Monday, December 9, 2013

0228 - Monte da Contenda may have begun in Neolithic

After the first campaign of geophysics at Monte da Contenda (where we discovered that the site is much bigger than previously suspected), we started to clean the section made by the road that cut several ditches (in the context of the project of Nia-Era to define and characterize plans of ditched enclosures). Today we just roughly defined the section of one of the outer ditches of the concentric set of ditches that we can see in the geophysics (but others run outer of this one). 


It needs a better definition of the profile, but it is about 1,20 / 1,50 meters deep and about 2 meters wide (difficult to define since the ditch was cut in the diagonal).

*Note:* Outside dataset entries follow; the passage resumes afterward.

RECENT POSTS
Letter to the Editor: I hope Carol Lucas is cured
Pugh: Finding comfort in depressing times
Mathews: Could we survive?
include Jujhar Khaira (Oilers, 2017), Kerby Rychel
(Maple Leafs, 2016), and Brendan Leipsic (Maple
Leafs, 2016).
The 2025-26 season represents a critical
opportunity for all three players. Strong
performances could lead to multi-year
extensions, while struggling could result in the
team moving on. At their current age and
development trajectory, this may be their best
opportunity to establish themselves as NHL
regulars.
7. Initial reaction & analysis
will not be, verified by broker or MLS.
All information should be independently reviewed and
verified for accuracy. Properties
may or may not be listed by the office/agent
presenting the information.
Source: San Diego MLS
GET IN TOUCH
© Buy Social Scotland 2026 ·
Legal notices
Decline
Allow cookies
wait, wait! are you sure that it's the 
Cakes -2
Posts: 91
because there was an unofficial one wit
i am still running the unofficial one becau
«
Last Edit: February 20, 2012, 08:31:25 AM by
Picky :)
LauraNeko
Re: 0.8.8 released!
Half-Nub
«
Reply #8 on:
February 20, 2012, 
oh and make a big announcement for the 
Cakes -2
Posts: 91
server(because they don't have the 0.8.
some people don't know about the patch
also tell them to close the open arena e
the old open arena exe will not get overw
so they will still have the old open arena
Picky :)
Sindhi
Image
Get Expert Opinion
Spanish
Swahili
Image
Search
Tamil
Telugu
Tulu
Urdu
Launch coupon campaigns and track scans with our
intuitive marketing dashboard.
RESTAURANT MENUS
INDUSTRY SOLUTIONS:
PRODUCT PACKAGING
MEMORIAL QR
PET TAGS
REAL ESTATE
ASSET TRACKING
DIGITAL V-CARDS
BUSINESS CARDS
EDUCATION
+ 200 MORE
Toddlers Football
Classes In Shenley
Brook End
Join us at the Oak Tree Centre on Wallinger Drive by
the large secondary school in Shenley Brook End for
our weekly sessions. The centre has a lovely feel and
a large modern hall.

But what is more interesting is that the provided materials suggest a Neolithic chronology (until now, the surface material pointed to an exclusive Chalcolithic chronology), and maybe not a recent one: pot rims are mainly from globular bowls, with walls “almagradas” (a red/orange clayish layer in the pot walls). There is a lot of faunal remains that will allow radiocarbon dating.

If this chronological attribution is correct, than the site would have begun in Neolithic times and it would have been big since the beginning. In fact, it would be the biggest Neolithic ditched enclosure with its plan know in southern Portugal.


We shall see. This is, in fact, a quite promising site.